* Work to complete
Please transcribe, word for word, the line containing "РБК Уфа и в группе" and every line after it through the end of the records below, and nothing else.

[Page-level text extractions]
---*---
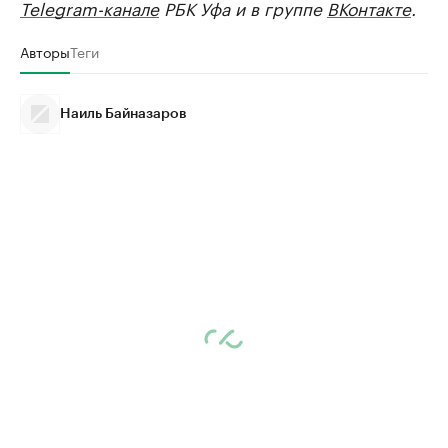
Telegram-канале
РБК Уфа и в группе
ВКонтакте
.
Авторы
Теги
Наиль Байназаров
---*---
* Answer
РБК Уфа и в группе
ВКонтакте
.
Авторы
Теги
Наиль Байназаров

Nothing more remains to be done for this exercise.